* _Data excerpts_
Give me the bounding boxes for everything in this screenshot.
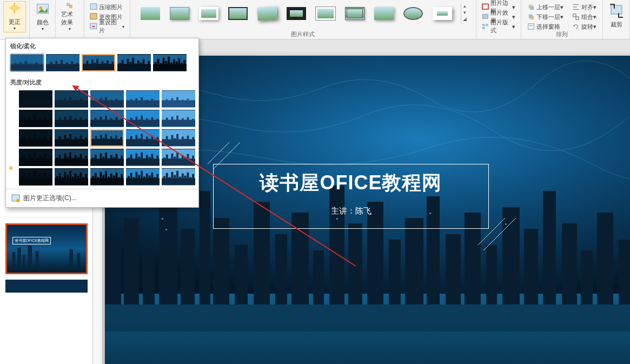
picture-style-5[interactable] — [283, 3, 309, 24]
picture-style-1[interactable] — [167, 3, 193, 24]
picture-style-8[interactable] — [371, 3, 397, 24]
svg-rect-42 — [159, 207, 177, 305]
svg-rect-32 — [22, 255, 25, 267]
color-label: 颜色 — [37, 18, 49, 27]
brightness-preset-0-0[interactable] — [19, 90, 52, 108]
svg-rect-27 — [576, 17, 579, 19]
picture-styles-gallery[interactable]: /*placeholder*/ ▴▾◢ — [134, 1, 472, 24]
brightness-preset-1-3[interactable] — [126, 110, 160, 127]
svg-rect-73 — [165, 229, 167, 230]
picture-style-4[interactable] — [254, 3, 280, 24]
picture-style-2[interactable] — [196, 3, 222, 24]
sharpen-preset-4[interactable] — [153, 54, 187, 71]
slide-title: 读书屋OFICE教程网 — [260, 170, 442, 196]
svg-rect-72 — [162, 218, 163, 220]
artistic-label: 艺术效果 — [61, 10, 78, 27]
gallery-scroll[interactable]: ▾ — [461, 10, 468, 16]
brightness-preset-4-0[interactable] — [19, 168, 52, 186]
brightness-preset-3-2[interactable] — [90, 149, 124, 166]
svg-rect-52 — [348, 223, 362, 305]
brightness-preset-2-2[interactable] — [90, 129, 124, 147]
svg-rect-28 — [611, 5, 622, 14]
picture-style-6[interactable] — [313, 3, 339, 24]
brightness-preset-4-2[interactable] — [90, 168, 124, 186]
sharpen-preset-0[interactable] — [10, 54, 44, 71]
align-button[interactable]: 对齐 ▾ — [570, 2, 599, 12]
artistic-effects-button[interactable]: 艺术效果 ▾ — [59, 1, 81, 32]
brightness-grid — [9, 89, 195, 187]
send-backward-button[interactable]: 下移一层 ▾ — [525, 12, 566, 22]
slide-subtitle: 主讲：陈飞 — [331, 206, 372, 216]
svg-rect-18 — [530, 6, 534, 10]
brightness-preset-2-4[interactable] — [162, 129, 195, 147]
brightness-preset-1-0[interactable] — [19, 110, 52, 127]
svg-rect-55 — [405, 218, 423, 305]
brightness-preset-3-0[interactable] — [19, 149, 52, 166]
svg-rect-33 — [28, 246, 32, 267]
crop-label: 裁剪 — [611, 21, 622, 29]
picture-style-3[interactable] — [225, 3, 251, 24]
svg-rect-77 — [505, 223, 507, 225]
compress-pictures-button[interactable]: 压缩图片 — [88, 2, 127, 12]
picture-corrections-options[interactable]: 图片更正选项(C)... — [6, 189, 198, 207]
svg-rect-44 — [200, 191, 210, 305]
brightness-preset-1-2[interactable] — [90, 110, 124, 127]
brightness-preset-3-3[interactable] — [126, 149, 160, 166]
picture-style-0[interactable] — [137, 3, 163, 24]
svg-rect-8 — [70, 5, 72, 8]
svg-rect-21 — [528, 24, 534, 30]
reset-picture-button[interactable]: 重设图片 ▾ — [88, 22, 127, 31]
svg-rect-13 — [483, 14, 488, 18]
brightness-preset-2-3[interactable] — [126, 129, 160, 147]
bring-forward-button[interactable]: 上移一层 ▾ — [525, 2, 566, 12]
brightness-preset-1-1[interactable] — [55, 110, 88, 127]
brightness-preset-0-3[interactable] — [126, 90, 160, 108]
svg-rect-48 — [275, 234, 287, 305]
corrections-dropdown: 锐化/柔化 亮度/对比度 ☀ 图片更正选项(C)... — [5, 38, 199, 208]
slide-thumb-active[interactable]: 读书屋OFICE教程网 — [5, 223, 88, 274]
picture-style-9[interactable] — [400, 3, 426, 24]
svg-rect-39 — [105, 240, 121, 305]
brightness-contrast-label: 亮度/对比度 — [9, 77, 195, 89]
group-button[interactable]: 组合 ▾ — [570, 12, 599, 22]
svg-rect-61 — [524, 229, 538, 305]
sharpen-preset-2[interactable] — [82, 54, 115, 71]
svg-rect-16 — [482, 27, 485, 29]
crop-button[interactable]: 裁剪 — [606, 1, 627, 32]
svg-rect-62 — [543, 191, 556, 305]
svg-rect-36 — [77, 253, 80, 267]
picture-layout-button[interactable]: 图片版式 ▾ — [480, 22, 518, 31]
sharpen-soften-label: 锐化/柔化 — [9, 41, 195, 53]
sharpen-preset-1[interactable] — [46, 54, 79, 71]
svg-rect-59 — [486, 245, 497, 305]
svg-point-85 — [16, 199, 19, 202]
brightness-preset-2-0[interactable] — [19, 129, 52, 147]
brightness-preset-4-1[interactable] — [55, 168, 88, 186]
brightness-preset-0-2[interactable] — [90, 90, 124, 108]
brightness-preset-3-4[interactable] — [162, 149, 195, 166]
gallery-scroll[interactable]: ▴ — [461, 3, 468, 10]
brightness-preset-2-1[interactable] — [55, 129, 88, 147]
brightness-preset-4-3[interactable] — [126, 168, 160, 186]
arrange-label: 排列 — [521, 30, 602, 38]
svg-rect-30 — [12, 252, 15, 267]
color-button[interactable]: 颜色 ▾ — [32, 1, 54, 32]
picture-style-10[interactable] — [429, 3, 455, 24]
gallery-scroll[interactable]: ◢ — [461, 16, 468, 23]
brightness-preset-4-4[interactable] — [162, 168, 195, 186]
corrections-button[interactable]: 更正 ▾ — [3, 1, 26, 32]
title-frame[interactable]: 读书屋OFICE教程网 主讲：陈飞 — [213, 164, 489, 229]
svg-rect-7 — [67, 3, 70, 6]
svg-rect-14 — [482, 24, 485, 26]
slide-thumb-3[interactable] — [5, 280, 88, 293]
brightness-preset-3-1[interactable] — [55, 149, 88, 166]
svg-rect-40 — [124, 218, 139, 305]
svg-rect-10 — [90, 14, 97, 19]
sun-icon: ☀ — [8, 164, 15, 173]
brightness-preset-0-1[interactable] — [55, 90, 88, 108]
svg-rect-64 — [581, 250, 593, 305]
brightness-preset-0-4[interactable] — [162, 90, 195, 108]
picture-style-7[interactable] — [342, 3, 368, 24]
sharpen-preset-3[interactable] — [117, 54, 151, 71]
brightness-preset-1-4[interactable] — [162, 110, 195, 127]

* _What is needed_
Drop the pictures, then repeat the material word for word.

* _Result of this exercise_
Give me the bounding boxes for everything in this screenshot.
picture-style-5[interactable] — [283, 3, 309, 24]
picture-style-1[interactable] — [167, 3, 193, 24]
picture-style-8[interactable] — [371, 3, 397, 24]
svg-rect-42 — [159, 207, 177, 305]
svg-rect-32 — [22, 255, 25, 267]
color-label: 颜色 — [37, 18, 49, 27]
brightness-preset-0-0[interactable] — [19, 90, 52, 108]
svg-rect-27 — [576, 17, 579, 19]
picture-styles-gallery[interactable]: /*placeholder*/ ▴▾◢ — [134, 1, 472, 24]
brightness-preset-1-3[interactable] — [126, 110, 160, 127]
svg-rect-73 — [165, 229, 167, 230]
picture-style-4[interactable] — [254, 3, 280, 24]
picture-style-2[interactable] — [196, 3, 222, 24]
sharpen-preset-4[interactable] — [153, 54, 187, 71]
slide-title: 读书屋OFICE教程网 — [260, 170, 442, 196]
svg-rect-72 — [162, 218, 163, 220]
artistic-label: 艺术效果 — [61, 10, 78, 27]
gallery-scroll[interactable]: ▾ — [461, 10, 468, 16]
brightness-preset-4-0[interactable] — [19, 168, 52, 186]
brightness-preset-3-2[interactable] — [90, 149, 124, 166]
svg-rect-52 — [348, 223, 362, 305]
brightness-preset-2-2[interactable] — [90, 129, 124, 147]
svg-rect-28 — [611, 5, 622, 14]
picture-style-6[interactable] — [313, 3, 339, 24]
brightness-preset-4-2[interactable] — [90, 168, 124, 186]
sharpen-preset-0[interactable] — [10, 54, 44, 71]
align-button[interactable]: 对齐 ▾ — [570, 2, 599, 12]
artistic-effects-button[interactable]: 艺术效果 ▾ — [59, 1, 81, 32]
brightness-grid — [9, 89, 195, 187]
send-backward-button[interactable]: 下移一层 ▾ — [525, 12, 566, 22]
slide-subtitle: 主讲：陈飞 — [331, 206, 372, 216]
svg-rect-18 — [530, 6, 534, 10]
brightness-preset-2-4[interactable] — [162, 129, 195, 147]
brightness-preset-1-0[interactable] — [19, 110, 52, 127]
svg-rect-55 — [405, 218, 423, 305]
brightness-preset-3-0[interactable] — [19, 149, 52, 166]
svg-rect-33 — [28, 246, 32, 267]
crop-label: 裁剪 — [611, 21, 622, 29]
picture-style-3[interactable] — [225, 3, 251, 24]
svg-rect-77 — [505, 223, 507, 225]
compress-pictures-button[interactable]: 压缩图片 — [88, 2, 127, 12]
picture-corrections-options[interactable]: 图片更正选项(C)... — [6, 189, 198, 207]
svg-rect-44 — [200, 191, 210, 305]
brightness-preset-1-2[interactable] — [90, 110, 124, 127]
brightness-preset-3-3[interactable] — [126, 149, 160, 166]
picture-style-0[interactable] — [137, 3, 163, 24]
svg-rect-8 — [70, 5, 72, 8]
svg-rect-21 — [528, 24, 534, 30]
reset-picture-button[interactable]: 重设图片 ▾ — [88, 22, 127, 31]
svg-rect-13 — [483, 14, 488, 18]
brightness-preset-2-3[interactable] — [126, 129, 160, 147]
bring-forward-button[interactable]: 上移一层 ▾ — [525, 2, 566, 12]
brightness-preset-1-1[interactable] — [55, 110, 88, 127]
brightness-preset-0-3[interactable] — [126, 90, 160, 108]
svg-rect-48 — [275, 234, 287, 305]
corrections-dropdown: 锐化/柔化 亮度/对比度 ☀ 图片更正选项(C)... — [5, 38, 199, 208]
slide-thumb-active[interactable]: 读书屋OFICE教程网 — [5, 223, 88, 274]
picture-style-9[interactable] — [400, 3, 426, 24]
svg-rect-39 — [105, 240, 121, 305]
brightness-contrast-label: 亮度/对比度 — [9, 77, 195, 89]
group-button[interactable]: 组合 ▾ — [570, 12, 599, 22]
svg-rect-61 — [524, 229, 538, 305]
sharpen-preset-2[interactable] — [82, 54, 115, 71]
svg-rect-16 — [482, 27, 485, 29]
crop-button[interactable]: 裁剪 — [606, 1, 627, 32]
svg-rect-62 — [543, 191, 556, 305]
svg-rect-36 — [77, 253, 80, 267]
picture-layout-button[interactable]: 图片版式 ▾ — [480, 22, 518, 31]
sharpen-soften-label: 锐化/柔化 — [9, 41, 195, 53]
sharpen-preset-1[interactable] — [46, 54, 79, 71]
svg-rect-59 — [486, 245, 497, 305]
svg-point-85 — [16, 199, 19, 202]
brightness-preset-2-0[interactable] — [19, 129, 52, 147]
brightness-preset-4-1[interactable] — [55, 168, 88, 186]
brightness-preset-0-2[interactable] — [90, 90, 124, 108]
brightness-preset-3-4[interactable] — [162, 149, 195, 166]
gallery-scroll[interactable]: ▴ — [461, 3, 468, 10]
brightness-preset-2-1[interactable] — [55, 129, 88, 147]
brightness-preset-4-3[interactable] — [126, 168, 160, 186]
arrange-label: 排列 — [521, 30, 602, 38]
svg-rect-30 — [12, 252, 15, 267]
color-button[interactable]: 颜色 ▾ — [32, 1, 54, 32]
picture-style-10[interactable] — [429, 3, 455, 24]
gallery-scroll[interactable]: ◢ — [461, 16, 468, 23]
brightness-preset-4-4[interactable] — [162, 168, 195, 186]
corrections-button[interactable]: 更正 ▾ — [3, 1, 26, 32]
title-frame[interactable]: 读书屋OFICE教程网 主讲：陈飞 — [213, 164, 489, 229]
svg-rect-7 — [67, 3, 70, 6]
svg-rect-14 — [482, 24, 485, 26]
slide-thumb-3[interactable] — [5, 280, 88, 293]
brightness-preset-3-1[interactable] — [55, 149, 88, 166]
svg-rect-40 — [124, 218, 139, 305]
svg-rect-10 — [90, 14, 97, 19]
sun-icon: ☀ — [8, 164, 15, 173]
brightness-preset-0-1[interactable] — [55, 90, 88, 108]
svg-rect-64 — [581, 250, 593, 305]
brightness-preset-0-4[interactable] — [162, 90, 195, 108]
picture-style-7[interactable] — [342, 3, 368, 24]
sharpen-preset-3[interactable] — [117, 54, 151, 71]
brightness-preset-1-4[interactable] — [162, 110, 195, 127]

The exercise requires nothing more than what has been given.